*YOUR ASSIGNMENT*
All of the data must be written out verbatim, with pictures excluded.

*INPUT DATA*

● ● ● ● ● ● ●

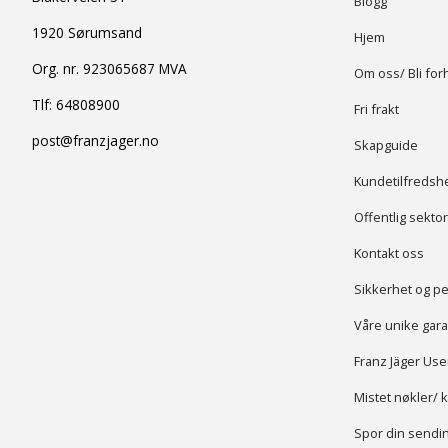
Blogg
1920 Sørumsand
Hjem
Org. nr. 923065687 MVA
Om oss/ Bli for
Tlf:
64808900
Fri frakt
post@franzjager.no
Skapguide
Kundetilfredsh
Offentlig sektor
Kontakt oss
Sikkerhet og p
Våre unike gara
Franz Jäger Us
Mistet nøkler/ 
Spor din sendi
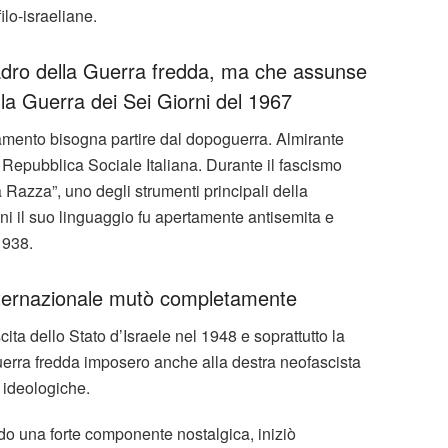
lo-israeliane.
adro della Guerra fredda, ma che assunse
 la Guerra dei Sei Giorni del 1967
mento bisogna partire dal dopoguerra. Almirante
 Repubblica Sociale Italiana. Durante il fascismo
a Razza”, uno degli strumenti principali della
ni il suo linguaggio fu apertamente antisemita e
 1938.
 internazionale mutò completamente
cita dello Stato d’Israele nel 1948 e soprattutto la
uerra fredda imposero anche alla destra neofascista
e ideologiche.
do una forte componente nostalgica, iniziò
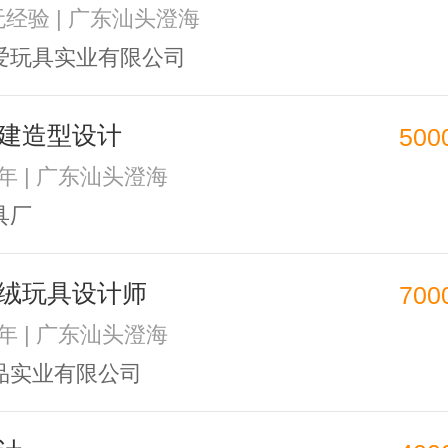
 无经验 | 广东汕头澄海
爱玩具实业有限公司
建造型设计
500
3年 | 广东汕头澄海
具厂
绒玩具设计师
700
1年 | 广东汕头澄海
品实业有限公司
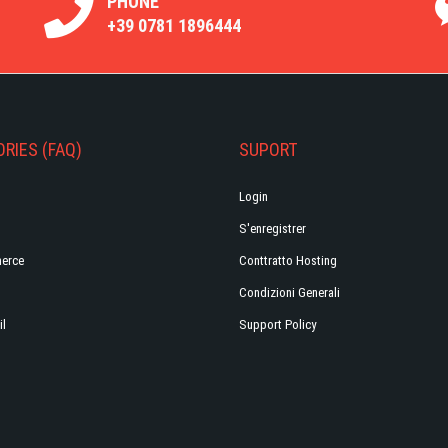
PHONE
+39 0781 1896444
RIES (FAQ)
SUPORT
Login
S'enregistrer
erce
Conttratto Hosting
Condizioni Generali
il
Support Policy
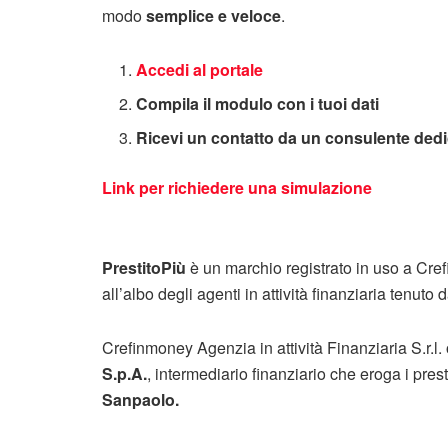
modo
semplice e veloce
.
Accedi al portale
Compila il modulo con i tuoi dati
Ricevi un contatto da un consulente ded
Link per richiedere una simulazione
PrestitoPiù
è un marchio registrato in uso a Crefin
all’albo degli agenti in attività finanziaria tenuto
Crefinmoney Agenzia in attività Finanziaria S.r.l
S.p.A.
, intermediario finanziario che eroga i prest
Sanpaolo.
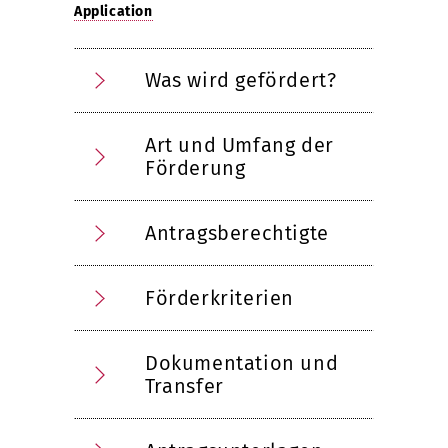
Application
Was wird gefördert?
Art und Umfang der
Förderung
Antragsberechtigte
Förderkriterien
Dokumentation und
Transfer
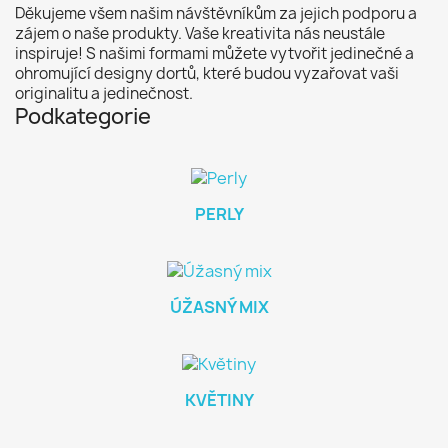
Děkujeme všem našim návštěvníkům za jejich podporu a
zájem o naše produkty. Vaše kreativita nás neustále
inspiruje! S našimi formami můžete vytvořit jedinečné a
ohromující designy dortů, které budou vyzařovat vaši
originalitu a jedinečnost.
Podkategorie
PERLY
ÚŽASNÝ MIX
KVĚTINY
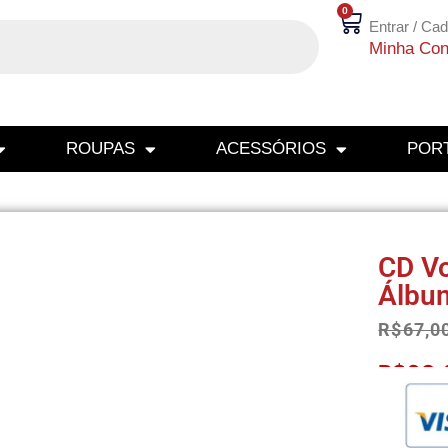
0
Entrar / Cad
Minha Con
ROUPAS
ACESSÓRIOS
PORT
CD V
Álbu
R$
67,0
R$
63,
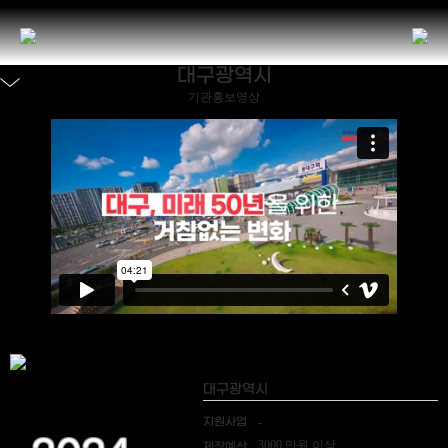
대구광역시
기관홍보영상
대구광역시
지원사업
-
3000 만원 이상
제작예산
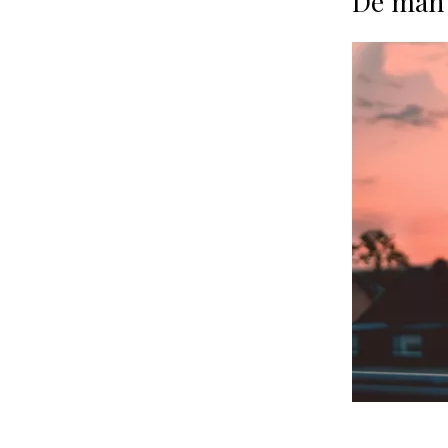
De man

● ● ● ● ● ● ●

*RESULT FOR THIS EXERCISE*
Blogg
1920 Sørumsand
Hjem
Org. nr. 923065687 MVA
Om oss/ Bli for
Tlf:
64808900
Fri frakt
post@franzjager.no
Skapguide
Kundetilfredsh
Offentlig sektor
Kontakt oss
Sikkerhet og p
Våre unike gara
Franz Jäger Us
Mistet nøkler/ 
Spor din sendi
lo-israeliane.
adro della Guerra fredda, ma che assunse
 la Guerra dei Sei Giorni del 1967
mento bisogna partire dal dopoguerra. Almirante
 Repubblica Sociale Italiana. Durante il fascismo
a Razza”, uno degli strumenti principali della
ni il suo linguaggio fu apertamente antisemita e
 1938.
 internazionale mutò completamente
cita dello Stato d’Israele nel 1948 e soprattutto la
uerra fredda imposero anche alla destra neofascista
e ideologiche.
do una forte componente nostalgica, iniziò
 无经验 | 广东汕头澄海
爱玩具实业有限公司
建造型设计
500
3年 | 广东汕头澄海
具厂
绒玩具设计师
700
1年 | 广东汕头澄海
品实业有限公司
PHONE
+39 0781 1896444
RIES (FAQ)
SUPORT
Login
S'enregistrer
erce
Conttratto Hosting
Condizioni Generali
il
Support Policy
modo
semplice e veloce
.
Accedi al portale
Compila il modulo con i tuoi dati
Ricevi un contatto da un consulente ded
Link per richiedere una simulazione
PrestitoPiù
è un marchio registrato in uso a Crefin
all’albo degli agenti in attività finanziaria tenuto
Crefinmoney Agenzia in attività Finanziaria S.r.l
S.p.A.
, intermediario finanziario che eroga i prest
Sanpaolo.
Application
Was wird gefördert?
Art und Umfang der
Förderung
Antragsberechtigte
Förderkriterien
Dokumentation und
Transfer
Děkujeme všem našim návštěvníkům za jejich podporu a
zájem o naše produkty. Vaše kreativita nás neustále
inspiruje! S našimi formami můžete vytvořit jedinečné a
ohromující designy dortů, které budou vyzařovat vaši
originalitu a jedinečnost.
Podkategorie
PERLY
ÚŽASNÝ MIX
KVĚTINY
0
Entrar / Cad
Minha Con
ROUPAS
ACESSÓRIOS
PORT
CD V
Álbu
R$
67,0
R$
63,
대구광역시
기관홍보영상
대구광역시
지원사업
-
3000 만원 이상
제작예산
De man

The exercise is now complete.